Input data
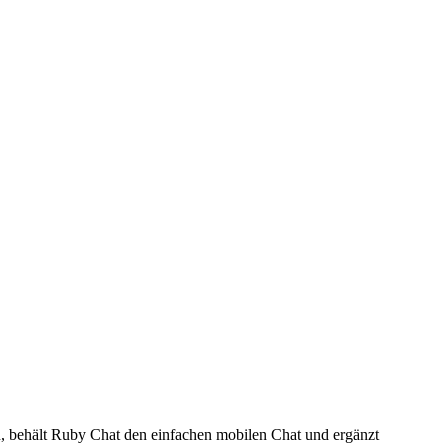
, behält Ruby Chat den einfachen mobilen Chat und ergänzt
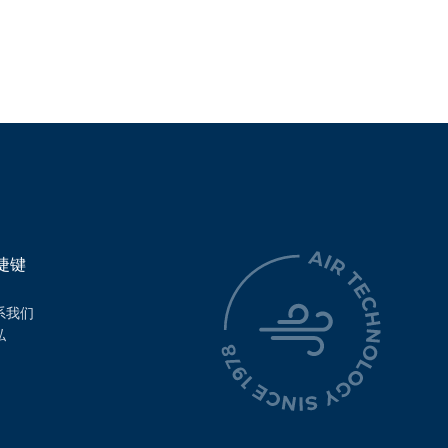
捷键
系我们
私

Problem requirements
Give the listing again exactly, but omit each image.

Answer to this problem
, behält Ruby Chat den einfachen mobilen Chat und ergänzt
捷键
系我们
私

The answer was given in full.